WORK ORDER:
With the images left out, print all of the records below exactly.

SOURCE INFORMATION:

┄┄┄┄┄┄┄┄┄┄┄┄┄┄┄┄┄┄┄┄

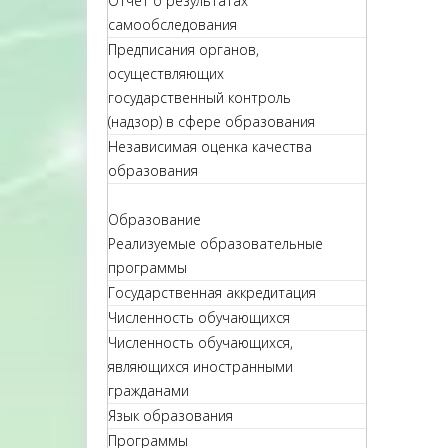
Отчет о результатах
самообследования
Предписания органов,
осуществляющих
государственный контроль
(надзор) в сфере образования
Независимая оценка качества
образования
Образование
Реализуемые образовательные
программы
Государственная аккредитация
Численность обучающихся
Численность обучающихся,
являющихся иностранными
гражданами
Язык образования
Программы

┄┄┄┄┄┄┄┄┄┄┄┄┄┄┄┄┄┄┄┄

YOUR RESPONSE:
Отчет о результатах
самообследования
Предписания органов,
осуществляющих
государственный контроль
(надзор) в сфере образования
Независимая оценка качества
образования
Образование
Реализуемые образовательные
программы
Государственная аккредитация
Численность обучающихся
Численность обучающихся,
являющихся иностранными
гражданами
Язык образования
Программы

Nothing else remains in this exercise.